Ed: Most of the population (they are the only microbes who can survive boiling point) play AI-generated games on TikTok. They do so by banding together in their thousands, forming a body, and swiping on a JBC Tough Phone that’s sunk to the bottom of the ocean. TikTok is run by a guy who lives inside a fridge, which proves handy for cooling his implants and keeping his double cream in date. The most popular game is Grand Theft Auto 7, Rockstar’s latest release. One Piece continues at full pelt and no one understands how. Keyboards adopted the honeycomb design, so the keycaps had holes and you pressed directly on the switch but sometimes got your fingers stuck. People hated those keyboards.
Alice0: Meet Abigail Warner, a professional 3D character artist in the year 2147. Her job is to make Mass Effect’s Thane Krios. Her job is to make only Thane Krios. Her job is to always make Thane Krios.
In the mid-21st century, the industry’s shift towards live service games and endless remasters and remakes brought an inevitable merge. The only big-budget games remaining are remakes of ancient games. These have existed for over a century in a perpetual state of being remade. So when Abigail finishes making Thane, the model goes live in the game and she starts a new Thane. Each subsequent Thane has marginally higher polygon and texture budgets to suit marginally newer hardware. This week, she decides, it is finally time to bump the polycount of each tooth on his vest’s zip from 7000 polygons to 7300.
Abigail is a third-generation Thanesmith. Publishers turned development jobs into inherited roles because it builds generational expertise while avoiding the time and expense of application processes. People are just grateful for a job. Children are expected to study at a parent’s side until they reach the legal working age of 7, at which point they become an apprentice. They will largely assist through chores like placing pores, formatting code, restarting crashed test scripts, or recording impact sounds, then assume the family role upon their parent’s burnout-related death. The assassin Krios killed Abigail’s father, and his mother before him.

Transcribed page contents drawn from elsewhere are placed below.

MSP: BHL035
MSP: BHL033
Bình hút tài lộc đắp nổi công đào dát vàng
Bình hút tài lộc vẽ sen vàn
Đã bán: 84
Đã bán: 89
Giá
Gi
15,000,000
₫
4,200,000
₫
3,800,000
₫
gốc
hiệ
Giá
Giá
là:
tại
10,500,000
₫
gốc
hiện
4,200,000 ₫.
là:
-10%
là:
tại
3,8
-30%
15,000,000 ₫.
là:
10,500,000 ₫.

Everyone Abigail meets is excited when they learn of her job. She found it funny, at first. Yes, she makes the lizard man people are horny for. She resents him. Sometimes, she takes this anger out on Thane with tiny tweaks. A slightly unflattering jacket cut on one Thane. A dullness to the eyes of another. Tiny acts of rebellion proving to herself that she is still alive. Abigail once spent 37 Thanes progressively raising one eyebrow (a drift slow enough for plausible deniability) to make the beast look foolishly quizzical. She only began migrating the brow back to its original position after an attentive fan launched a campaign which flooded her home with over 73,000 microtransaction death threats. Many of today’s games sell sanctioned death threats targeting individual developers because publishers realised rage was an untapped font of fan engagement. Abigail takes some comfort in knowing Thane’s fictional fate.
Abigail glances at the son brewing in a genepod on her desk. His tutelage will soon begin. For the family to survive, he must come to know that loathsome lizard’s face better than her own.